He says there’s something to be said for a parent who cares, but not to the point of becoming a “helicopter parent,” a term used for parents who constantly hover over their children, stepping in to monitor their choices and solve their problems, even into adult life.

“Parents love their kids a lot,” Ditter says. But they also need to let go sometimes. He is, for instance, absolutely opposed to the idea of Internet webcams that allow parents to monitor their children at camp.

“Would you put a webcam in your child’s bedroom?” Ditter asks. “I think parents need to trust that all the good work they’ve done teaching their kids values and to stand up for themselves, it’s all there.”

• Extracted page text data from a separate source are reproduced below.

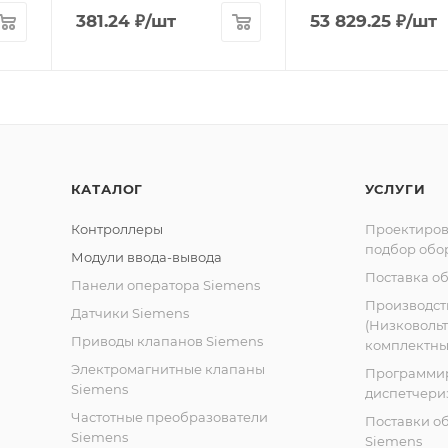
381.24
₽
/шт
53 829.25
₽
/шт
КАТАЛОГ
УСЛУГИ
Контроллеры
Проектиров
подбор обо
Модули ввода-вывода
Поставка о
Панели оператора Siemens
Производст
Датчики Siemens
(Низковоль
Приводы клапанов Siemens
комплектных
Электромагнитные клапаны
Программи
Siemens
диспетчери
Частотные преобразователи
Поставки о
Siemens
Siemens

At Camp Arowhan in northern Ontario, they call it a “parent-ectomy.” As is standard policy at many camps, director Joanne Kates doesn’t allow her campers to phone, fax or e-mail their parents.

They can, however, use a private service that contracts with the camp to exchange handwritten messages, which are scanned and sent throughout the week.

But she’s clear with parents that they have to allow the camp staff to deal with most issues, including homesickness and conflicts between campers.

“Sending your child away to summer camp requires a terrifying leap of faith,” says Kates, who estimates that she easily deals with “10 times” as many phone calls from worried and sometimes meddling parents as she did a decade ago.

She saw a particular shift after the terrorist attacks of Sept. 11, 2001.

Child psychologist Dan Kindlon has noticed the heightened anxiety when touring the country to speak to parents.

He says a large majority raise their hands when asked if they think the world is a more dangerous place than it was 20 years ago.

He questions whether that’s really true, and wonders if we are unnecessarily creating a generation of overanxious children.